Expertise and the Fix

The New York Times has a blog post today on some programs operating in rural India that aim to reduce significant health problems, such as neonatal deaths, without the use of doctors.

Here's the problem:  in many developing countries, such as India, doctors are highly educated in their fields, but then are lured away by countries in the global North (like us here in the U.S.) because they can be paid so much better.  This "brain drain" may sound like not such a big deal, but the ripple effects in society are huge--the home countries not only lose the investment they made in educating the doctors, but they also end up with a weakened health care system generally, which affects social fabric, economy, well-being...on and on.

One possible solution, according to the blog post, is to train not more doctors but more community members who can provide basic care.  One woman trained in this way, for example, travels the village weighing babies and giving new mothers basic advice on how to care for their children.  In some cases, these programs are having significant impacts on infant and child mortality rates.

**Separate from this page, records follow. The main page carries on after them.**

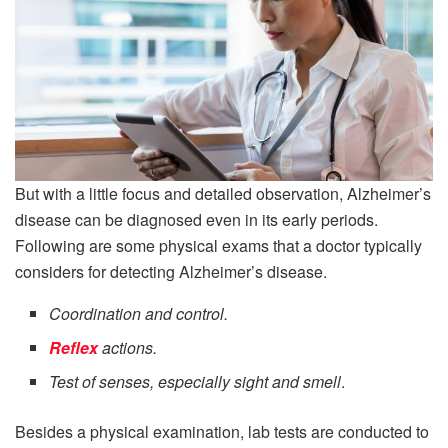
But with a little focus and detailed observation, Alzheimer’s
disease can be diagnosed even in its early periods.
Following are some physical exams that a doctor typically
considers for detecting Alzheimer’s disease.
Coordination and control.
Reflex
actions.
Test of senses, especially sight and smell
.
Besides a physical examination, lab tests are conducted to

I'm reminded of when I gave birth to my two children--we had doctors, of course, and nurses, but we also paid "doulas," women who were not necessarily medically trained but who were trained to understand the rhythms of birth, care, and comfort.  In our first birth, the doula averted an unnecessary c-section with her patience and willingness to try alternative methods to encourage the baby to descend in the birth canal; in our second birth, the doula delivered the baby, with a nurse, when the doctor could not reach the hospital in time.  Both women also taught me how to care for myself and the baby after the birth, which I needed.

Don't get me wrong.  I was really, really glad to have hospitals and medicine and all of that.  In my case, I needed them after both births.  But the two doulas--who were not recognized as experts by the doctors and nurses at our hospitals--made a huge difference in my experience and in those early days of motherhood.

So, what does this have to do with science communication?

Well, I'm thinking about the nature of expertise, I suppose.  After reading your blogs for a few weeks now, I think one of the things that is separating the very successful blogs from those of you who are still struggling is perhaps your relationship to expertise.  My hunch is that some of you still feel you need to be like the classically trained doctors described above--finished with your education, established experts in the field, respected and unchallengeable.  You may be worried that readers will think you're stupid and comment on your stupidity, or even laugh at you.

Then there are those of you who are more like community health workers or doulas.  You know that there is plenty you don't know, but you're jumping into the muck, talking to people, learning as you go, and bringing others along with you.

If you are worried about being an expert, or worried that others might think you're stupid, what might you do in the next few weeks, before our next evaluation, to shed your fears about expertise and to instead get your hands dirty with communication?  What fears do you have about showing your ignorance?  What experiments can you run to test your fears?  How can we get past these fears together?